Write every entry out again, exactly as given.

BEGIN Available records

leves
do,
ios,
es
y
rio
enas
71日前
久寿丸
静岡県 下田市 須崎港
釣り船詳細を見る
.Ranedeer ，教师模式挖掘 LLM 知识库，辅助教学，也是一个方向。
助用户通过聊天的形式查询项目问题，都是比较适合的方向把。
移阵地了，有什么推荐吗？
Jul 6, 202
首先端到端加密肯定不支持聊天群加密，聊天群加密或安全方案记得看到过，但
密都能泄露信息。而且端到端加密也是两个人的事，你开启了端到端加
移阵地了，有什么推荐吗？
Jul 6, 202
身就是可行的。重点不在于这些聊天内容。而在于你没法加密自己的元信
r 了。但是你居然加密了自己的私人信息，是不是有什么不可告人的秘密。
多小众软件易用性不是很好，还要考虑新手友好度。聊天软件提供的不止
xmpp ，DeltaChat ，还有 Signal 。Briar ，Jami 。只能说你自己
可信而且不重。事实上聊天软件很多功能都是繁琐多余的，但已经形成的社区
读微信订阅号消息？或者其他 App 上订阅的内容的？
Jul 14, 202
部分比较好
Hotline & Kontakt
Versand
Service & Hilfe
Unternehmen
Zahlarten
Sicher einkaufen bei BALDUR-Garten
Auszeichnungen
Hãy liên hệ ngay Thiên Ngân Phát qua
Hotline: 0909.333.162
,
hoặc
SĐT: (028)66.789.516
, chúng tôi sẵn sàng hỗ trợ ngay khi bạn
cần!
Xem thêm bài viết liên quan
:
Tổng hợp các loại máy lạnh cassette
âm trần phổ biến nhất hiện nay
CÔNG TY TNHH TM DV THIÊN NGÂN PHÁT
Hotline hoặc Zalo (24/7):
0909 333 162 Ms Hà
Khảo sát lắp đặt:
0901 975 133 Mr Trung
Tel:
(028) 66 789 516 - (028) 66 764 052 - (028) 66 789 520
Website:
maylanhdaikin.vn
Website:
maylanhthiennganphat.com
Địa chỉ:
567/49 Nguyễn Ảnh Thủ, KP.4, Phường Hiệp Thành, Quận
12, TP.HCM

END Available records

Solved exercise:
leves
do,
ios,
es
y
rio
enas
71日前
久寿丸
静岡県 下田市 須崎港
釣り船詳細を見る
.Ranedeer ，教师模式挖掘 LLM 知识库，辅助教学，也是一个方向。
助用户通过聊天的形式查询项目问题，都是比较适合的方向把。
移阵地了，有什么推荐吗？
Jul 6, 202
首先端到端加密肯定不支持聊天群加密，聊天群加密或安全方案记得看到过，但
密都能泄露信息。而且端到端加密也是两个人的事，你开启了端到端加
移阵地了，有什么推荐吗？
Jul 6, 202
身就是可行的。重点不在于这些聊天内容。而在于你没法加密自己的元信
r 了。但是你居然加密了自己的私人信息，是不是有什么不可告人的秘密。
多小众软件易用性不是很好，还要考虑新手友好度。聊天软件提供的不止
xmpp ，DeltaChat ，还有 Signal 。Briar ，Jami 。只能说你自己
可信而且不重。事实上聊天软件很多功能都是繁琐多余的，但已经形成的社区
读微信订阅号消息？或者其他 App 上订阅的内容的？
Jul 14, 202
部分比较好
Hotline & Kontakt
Versand
Service & Hilfe
Unternehmen
Zahlarten
Sicher einkaufen bei BALDUR-Garten
Auszeichnungen
Hãy liên hệ ngay Thiên Ngân Phát qua
Hotline: 0909.333.162
,
hoặc
SĐT: (028)66.789.516
, chúng tôi sẵn sàng hỗ trợ ngay khi bạn
cần!
Xem thêm bài viết liên quan
:
Tổng hợp các loại máy lạnh cassette
âm trần phổ biến nhất hiện nay
CÔNG TY TNHH TM DV THIÊN NGÂN PHÁT
Hotline hoặc Zalo (24/7):
0909 333 162 Ms Hà
Khảo sát lắp đặt:
0901 975 133 Mr Trung
Tel:
(028) 66 789 516 - (028) 66 764 052 - (028) 66 789 520
Website:
maylanhdaikin.vn
Website:
maylanhthiennganphat.com
Địa chỉ:
567/49 Nguyễn Ảnh Thủ, KP.4, Phường Hiệp Thành, Quận
12, TP.HCM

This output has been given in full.